First, growth is going to be massively slashed. Indeed, the price declines have been so sudden and so brutal that many African leaders, who believed that they were doing what the West recommended, suddenly find their economies to be in tatters, again. Take Zambia. A combination of bad political leadership, a failure to reinvest, and falling prices had seen copper production fall by the early 1990s to less than one-third of its 720,000 tonnes of the 1960s peak. The Zambians finally voted out the old party that had presided over the decline and instituted a controversial privatization programme. Riding on the commodity boom, Zambia has enjoyed a five-year bonanza, with production now at 600,000 tonnes.
It is questionable, however, whether Zambia, like others, has made full use of the boom. In response to the high prices Zambia introduced a ‘windfall tax’, the result being that some mines were forced to pay tax before they made any profit. The outcome: All new investments stopped, including those which would have given old mines a new lease of life which would additionally have mitigated the impact of the current price downturn. The windfall tax rates meant that as copper prices rose above US$3 per pound triggering the tax, so the profitability of operations decreased. Unusually it became in companies’ financial interests to see prices decline to avoid such taxation.
Now, Zambian mines are closing as many cannot produce at the current cost and unemployment is growing rapidly. The value of the local currency, the Kwacha, fell by three-quarters in just 45 days from the start of November 2008. It may not end here. As Zambia’s Finance Minister Situmbeko Musokotwane says: “I suspect there will be further knock-on effects, particularly among the sub- contractors to the mines.”
A similar if more desperate story is underway in the neighbouring Democratic Republic of Congo (DRC). Under former president Mobutu Sese Seko’s misrule, the annual per capita income of Congo by the mid-1990s was at US$120, two-thirds less than before independence. The commodity boom helped Congo and at least Katanga province, where much of the mining is located, experience an uptick. However, Katanga is now in freefall as many of the mines are closing and may well take the rest of Congo with it.
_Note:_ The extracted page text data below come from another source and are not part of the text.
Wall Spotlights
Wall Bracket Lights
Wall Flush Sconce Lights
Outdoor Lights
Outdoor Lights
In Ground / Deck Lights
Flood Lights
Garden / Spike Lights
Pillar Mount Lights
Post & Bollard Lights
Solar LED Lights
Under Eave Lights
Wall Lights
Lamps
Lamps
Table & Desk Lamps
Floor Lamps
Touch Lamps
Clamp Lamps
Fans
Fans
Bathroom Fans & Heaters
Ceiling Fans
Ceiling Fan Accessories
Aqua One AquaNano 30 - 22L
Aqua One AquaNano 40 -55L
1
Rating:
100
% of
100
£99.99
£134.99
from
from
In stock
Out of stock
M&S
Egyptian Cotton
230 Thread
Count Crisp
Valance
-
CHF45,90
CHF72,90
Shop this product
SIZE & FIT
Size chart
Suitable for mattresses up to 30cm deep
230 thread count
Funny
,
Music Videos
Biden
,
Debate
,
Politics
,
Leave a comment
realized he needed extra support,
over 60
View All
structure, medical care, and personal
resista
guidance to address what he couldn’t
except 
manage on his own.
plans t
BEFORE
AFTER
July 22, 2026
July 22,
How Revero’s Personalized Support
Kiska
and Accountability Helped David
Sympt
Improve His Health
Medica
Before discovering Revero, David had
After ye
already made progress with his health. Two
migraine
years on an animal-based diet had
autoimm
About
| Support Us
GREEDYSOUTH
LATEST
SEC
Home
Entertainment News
Indeed, the upsurge of violence in Eastern Congo may be due in part to the fact that rebels fighting the Congolese government are aware of the commodity price decline and are deliberately picking a fight against a government that they know has grown weaker.
While the Africans are understandably bitter about the sharp price decline in their export prices, they are not without blame. The commodity boom produced something akin to the proverbial seven fat years for some African countries. But there was very little effort to diversify production while the going was good. In particular, the very old story of underinvestment in agriculture was repeated as Africans listened to those analysts who said that commodity prices would stay high forever. Now they are stuck with low prices for their exports and little else.
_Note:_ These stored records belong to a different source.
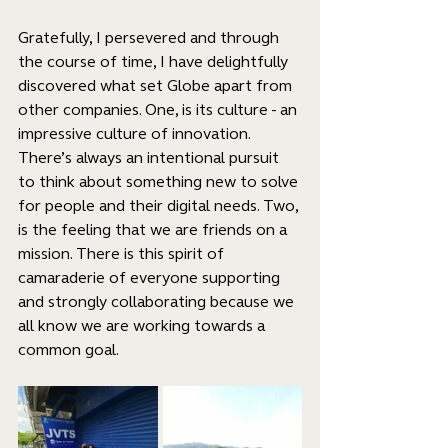
Gratefully, I persevered and through 
the course of time, I have delightfully 
discovered what set Globe apart from 
other companies. One, is its culture - an 
impressive culture of innovation. 
There’s always an intentional pursuit 
to think about something new to solve 
for people and their digital needs. Two, 
is the feeling that we are friends on a 
mission. There is this spirit of 
camaraderie of everyone supporting 
and strongly collaborating because we 
all know we are working towards a 
common goal.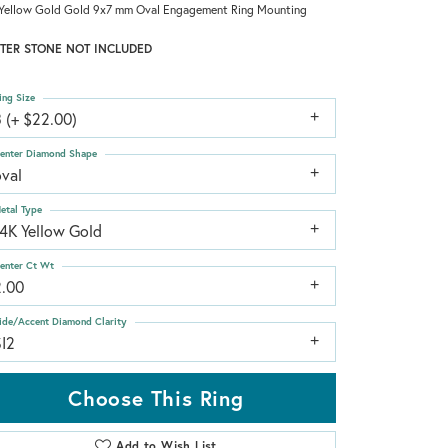
Yellow Gold Gold 9x7 mm Oval Engagement Ring Mounting
TER STONE NOT INCLUDED
ing Size
 (+ $22.00)
enter Diamond Shape
oval
etal Type
14K Yellow Gold
enter Ct Wt
2.00
ide/Accent Diamond Clarity
SI2
Choose This Ring
Add to Wish List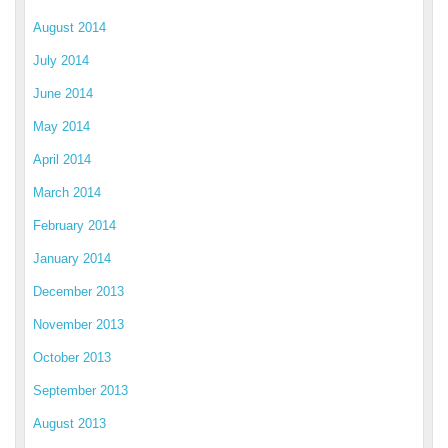
August 2014
July 2014
June 2014
May 2014
April 2014
March 2014
February 2014
January 2014
December 2013
November 2013
October 2013
September 2013
August 2013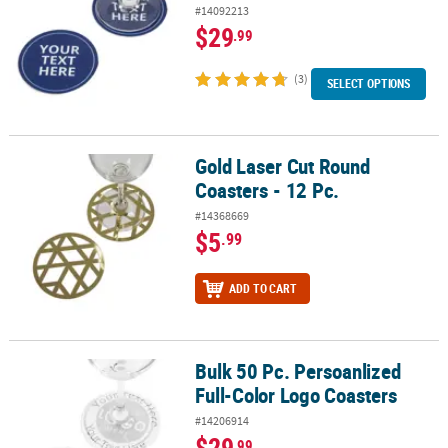
#14092213
$29
.99
(3)
SELECT OPTIONS
Gold Laser Cut Round
Gold Laser Cut Round Coasters - 12 Pc.
Coasters - 12 Pc.
#14368669
$5
.99
ADD TO CART
Bulk 50 Pc. Persoanlized
Bulk 50 Pc. Persoanlized Full-Color Logo Coasters
Full-Color Logo Coasters
#14206914
$29
.99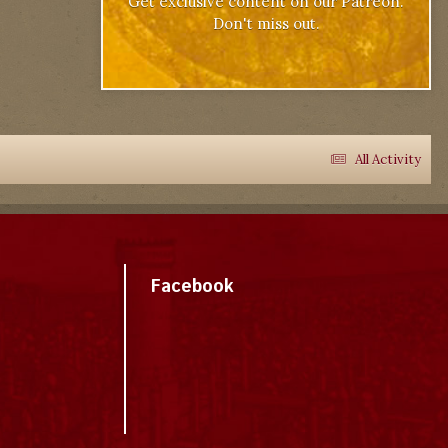
Get exclusive content on our Patreon.
Don't miss out.
All Activity
Facebook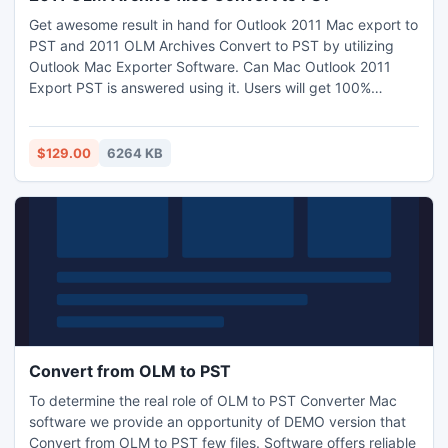
Get awesome result in hand for Outlook 2011 Mac export to
PST and 2011 OLM Archives Convert to PST by utilizing
Outlook Mac Exporter Software. Can Mac Outlook 2011
Export PST is answered using it. Users will get 100%
satisfaction in carryout the process of .olm to Windows
Outlook. Few clicks of mouse smoothness the way for
Complete Mac file in PST Windows. Demo and full version
$129.00
6264 KB
both exist for users.
Convert from OLM to PST
To determine the real role of OLM to PST Converter Mac
software we provide an opportunity of DEMO version that
Convert from OLM to PST few files. Software offers reliable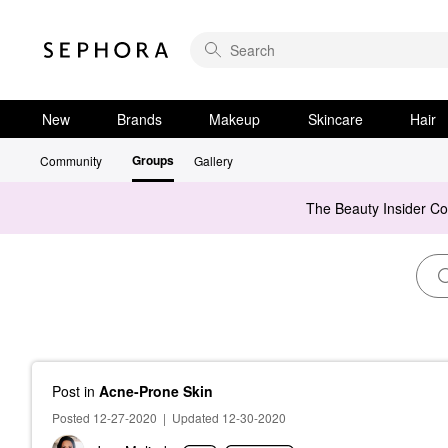
New
Brands
Makeup
Skincare
Hair
Groups
Community
Gallery
The Beauty Insider C
Post
in
Acne-Prone Skin
Posted 12-27-2020
|
Updated 12-30-2020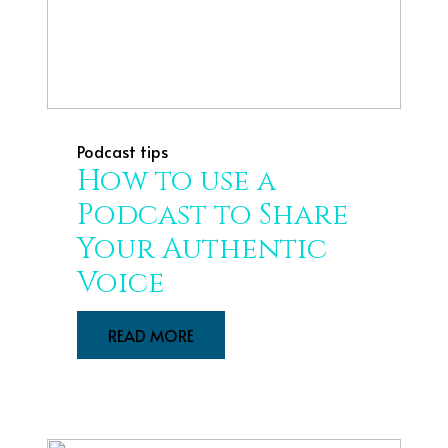
Podcast tips
How to use a
Podcast to Share
Your Authentic
Voice
READ MORE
In the DRC, like Zambia, opportunistic policy and recalcitrant bureaucracy has not helped. In response to high prices, the Congolese government initiated a ‘revisitation process’ early in 2007, questioning the tenure of all mines and forcing companies to reapply for licences. Such uncertainty made raising capital more difficult. As a result, big long-term mining projects are now at risk. Indeed, such greed may have ensured the DRC has largely missed out on the metal price bubble.
The China factor and the market
The commodity price decline has also revealed to the Africans something of the nature of their friends.
During the commodity price boom, China invested massively in Africa seeking to lock up as many raw materials as possible. Some spoke confidently of China having a 50- or 100-year strategy toward Africa. But more than 60 Chinese mining companies have left the mineral rich Katanga the last two months, as cobalt and copper prices cratered. Over 100 small Chinese operators are reported to have left Zambian mines for the same reason.
A similar retreat may be occurring at the strategic level.
In 2007, it was announced that China would lend the Congo US$5 billion to modernise its infrastructure and mining sector. Under a draft accord, Beijing earmarked the funds for major road and rail construction projects and for rehabilitation of Congo’s mining sector. The repayment terms proposed included mining concessions and toll revenue deals to be given to Chinese companies. In simple terms it meant 13 million tonnes of copper for $5 billion – or (even at today’s depressed prices) $40 billion for twenty-times less. Yet the China-Congo deal has gone very quiet as the copper price has plummeted. The market, not grand strategy, is the Chinese motivation in Africa.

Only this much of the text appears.